After Biden’s team said he planned to release nearly all doses of the vaccine after taking office, the Trump administration said it would do so. The administration had been holding some in reserve because both authorized vaccines require two doses spaced several weeks apart.

“We now believe that our manufacturing is predictable enough that we can ensure second doses are available for people from ongoing production,” Health Secretary Alex Azar said on Tuesday.

Biden has pegged a goal of vaccinating 1 million people per day for the first 100 days he’s in office, though some experts say even that number is too low.

vaccine
Nurse Patti Ward inoculates EMT Jazmin Murillo with the Moderna COVID-19 vaccine at UMass Memorial Hospital in Marlborough, Mass., on Jan. 12, 2021. (Joseph Prezioso/AFP via Getty Images)

A forecast from the Centers for Disease Control and Prevention published this week projected more than 92,000 Americans will die from COVID-19 over the next three weeks, underscoring the urgency of vaccination efforts.

The Biden team plans to federalize more aspects of the distribution and administration, versus the state-centric approach the Trump administration took once doses reached the states.

“We are in a race against time, and we need a comprehensive strategy to quickly contain this virus. The individuals announced today will bolster the White House’s COVID-19 Response team and play important roles in carrying out our rescue plan and vaccination program. At a time when American families are facing numerous challenges I know these public servants will do all that is needed to build our nation back better,” Biden said in a statement.
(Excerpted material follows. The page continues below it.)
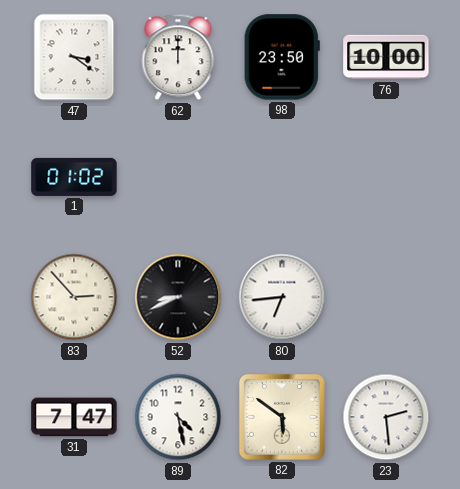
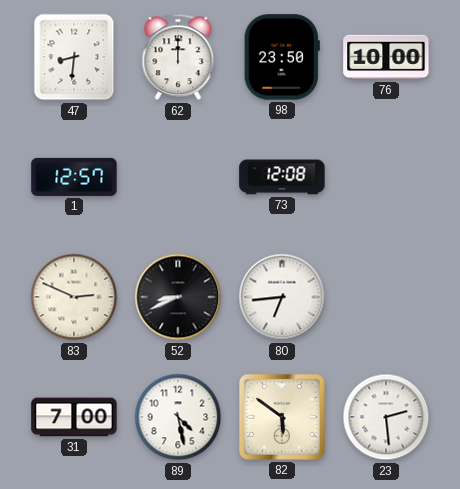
47: 3:21 -> 8:31
1: 01:02 -> 12:57
73: none -> 12:08
83: 2:53 -> 2:49
31: 7:47 -> 7:00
Joining Kessler will be Rosa Po, a former aide to Sen. Amy Klobuchar (D-Minn.) and Obama administration assistant secretary in the Department of Health and Human Services. Po will be deputy chief of staff for the COVID response team.

Other former Obama administration officials were also tapped: Andy Slavitt, former administrator for the Centers for Medicare & Medicaid; Vidur Sharma, a former health policy adviser, and Dr. B. Cameron Webb, a former White House fellow, will work on the COVID response effort.